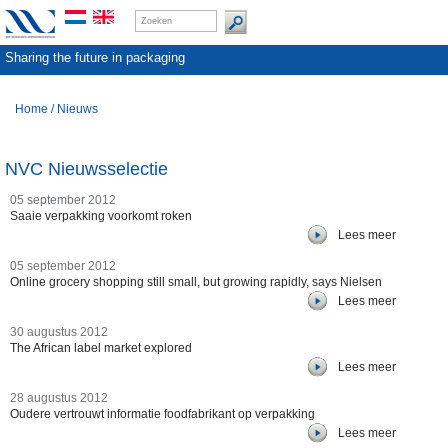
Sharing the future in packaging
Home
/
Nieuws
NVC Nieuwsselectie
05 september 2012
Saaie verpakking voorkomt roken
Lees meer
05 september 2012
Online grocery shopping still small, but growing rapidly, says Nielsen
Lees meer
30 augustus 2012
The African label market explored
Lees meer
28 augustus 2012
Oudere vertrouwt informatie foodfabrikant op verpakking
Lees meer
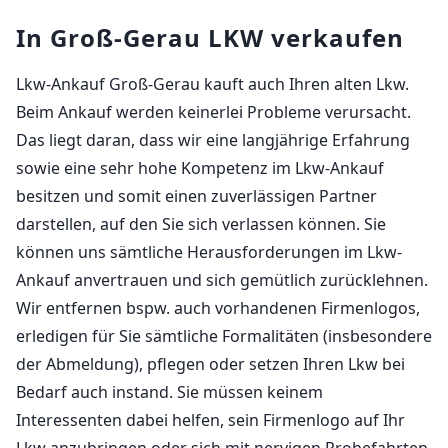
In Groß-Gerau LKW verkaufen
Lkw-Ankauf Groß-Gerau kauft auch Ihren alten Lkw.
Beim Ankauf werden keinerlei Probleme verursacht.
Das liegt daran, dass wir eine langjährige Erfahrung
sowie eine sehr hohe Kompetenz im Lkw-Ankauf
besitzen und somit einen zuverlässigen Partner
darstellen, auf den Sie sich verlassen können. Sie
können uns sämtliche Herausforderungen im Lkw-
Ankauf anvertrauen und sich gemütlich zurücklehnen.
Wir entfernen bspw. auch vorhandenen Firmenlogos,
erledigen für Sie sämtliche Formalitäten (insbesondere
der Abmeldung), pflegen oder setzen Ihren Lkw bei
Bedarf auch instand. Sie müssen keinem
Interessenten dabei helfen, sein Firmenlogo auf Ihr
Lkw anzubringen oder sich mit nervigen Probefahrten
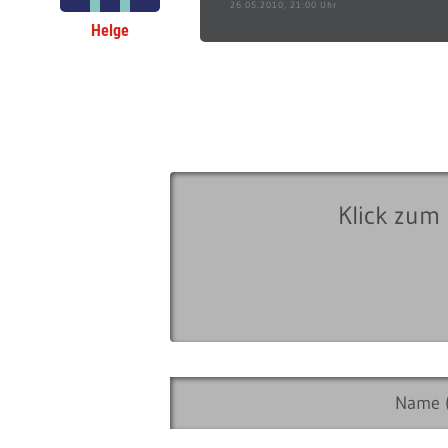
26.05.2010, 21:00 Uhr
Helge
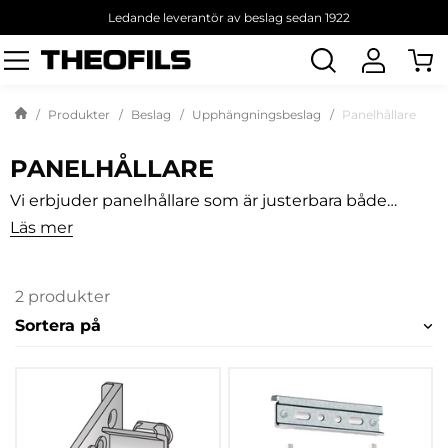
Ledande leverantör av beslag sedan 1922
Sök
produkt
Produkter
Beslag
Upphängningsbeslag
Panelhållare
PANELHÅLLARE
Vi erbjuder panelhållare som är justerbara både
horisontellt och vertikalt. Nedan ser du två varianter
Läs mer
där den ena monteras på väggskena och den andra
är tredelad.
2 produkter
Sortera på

------

__EXERCISE DETAILS__. Would you please retype all the data exactly? Leave out whatever pictures it holds.

__RESPONSE FOR THIS EXERCISE__.
Sharing the future in packaging
Home
/
Nieuws
NVC Nieuwsselectie
05 september 2012
Saaie verpakking voorkomt roken
Lees meer
05 september 2012
Online grocery shopping still small, but growing rapidly, says Nielsen
Lees meer
30 augustus 2012
The African label market explored
Lees meer
28 augustus 2012
Oudere vertrouwt informatie foodfabrikant op verpakking
Lees meer
In Groß-Gerau LKW verkaufen
Lkw-Ankauf Groß-Gerau kauft auch Ihren alten Lkw.
Beim Ankauf werden keinerlei Probleme verursacht.
Das liegt daran, dass wir eine langjährige Erfahrung
sowie eine sehr hohe Kompetenz im Lkw-Ankauf
besitzen und somit einen zuverlässigen Partner
darstellen, auf den Sie sich verlassen können. Sie
können uns sämtliche Herausforderungen im Lkw-
Ankauf anvertrauen und sich gemütlich zurücklehnen.
Wir entfernen bspw. auch vorhandenen Firmenlogos,
erledigen für Sie sämtliche Formalitäten (insbesondere
der Abmeldung), pflegen oder setzen Ihren Lkw bei
Bedarf auch instand. Sie müssen keinem
Interessenten dabei helfen, sein Firmenlogo auf Ihr
Lkw anzubringen oder sich mit nervigen Probefahrten
26.05.2010, 21:00 Uhr
Helge
Ledande leverantör av beslag sedan 1922
Sök
produkt
Produkter
Beslag
Upphängningsbeslag
Panelhållare
PANELHÅLLARE
Vi erbjuder panelhållare som är justerbara både
horisontellt och vertikalt. Nedan ser du två varianter
Läs mer
där den ena monteras på väggskena och den andra
är tredelad.
2 produkter
Sortera på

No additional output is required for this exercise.